Would you be getting into content itself?
Whether we farm out or do it ourselves (that is, through the joint venture), the fact is that it would be Indian content. It would not just be a grafting of what Sky or Star did abroad.
I thought you stayed away from the media as an industry.
From the print media, yes.
But not electronic?
This would be more on the lines of entertainment. DTH is more on the lines of entertainment.
But it doesn't stop you from doing news?
It doesn't stop us from doing news. In fact, I think you'd be crazy not to have a news element.
So this means a major move into the media, entertainment and news?
Yes. [Mr Tata later clarified that the group was not entering the media industry and that any group initiatives in this connection would be confined to the group's joint DTH venture with the Star group]
So it's not just carriage and not just a tie-in with telecom at some stage?
No. It could have a tie-in with telecom in the sense that we are looking at somehow carrying video into the home. There are three ways to do it: wirelessly, through cable operators and through the telephone line.
Pallonji Mistry stepped down from the board of Tata Sons. There's been no replacement so far for him.
Mr Mistry has no right of nomination. If there were a member of the Mistry family that comes on the board, it would be to represent the shareholding -- if we chose to make that happen.
Mr Mistry himself came on the board, we recognised him as the largest shareholder (of Tata Sons). We may take that view again in the future. So there is no issue of replacing him and there's no fixed number for the board. We may replace him or add more people who may not be from his family.
On Indian Hotels, there has been interest in acquiring the Raffles group. Have these talks fallen through?
Today there are no active talks.
There is no forward movement in hotels acquisitions overseas.
We are in dialogue in several cases. As you know, we have a management contract in Mauritius, we run an operation in the Seychelles, we are looking at South Africa, Europe and the US and we want to be in those countries. So we are scouting, we are exploring and we are in dialogue where opportunities exist.
The last time we met you, you had discussed the issue of integrating the group's IT companies. Now that the TCS IPO is over, does that intention remain?
The intention is still the same.
What is C Sivasankaran's role in the group?

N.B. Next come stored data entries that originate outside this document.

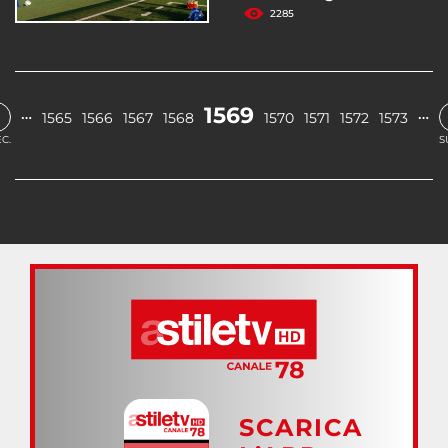
2285
1569
…
…
1565
1566
1567
1568
1570
1571
1572
1573
C.
S
SCARICA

He has been someone who has known the telecom industry and has helped us enormously in terms of defining some of the areas. We had a gap in terms of how we address the purchase of capital equipment.
He has saved us enormous amounts of money in that sense. In the process, he's been someone I've come to consider a friend and who I believe has helped us in terms of gross savings more than anyone else I have seen in the group.
Is he completely outside your corporate structure?
He would like to leave it that way and that's fine by me, too.
There's no intention of formalising the relationship with the group?
No, there has been no intention of doing that. Nor does he want that. We've had some convergence of views, he has been in the telecom business. Our gain from him has been quite substantial and I am quite happy to acknowledge that publicly.
Are you still shooting for a doubling of profits every three or four years?
No, we set that as a task and have achieved that. Whether we want to do it again or want to do something different is something we will decide. That's what I meant when I said that times have changed; you can't be doing the same thing again and again.
If you were to look five years into the future, what headline changes do you think will take place?
I would hope that some of our plans mature into bigger businesses. I would imagine that as a group we would be much more prominent in the IT and communications area than we are today, and that we have some international scale in some of our businesses and that we'd have the same value system and ethics as we do today.
I hope the fabric of the country allows us to do so.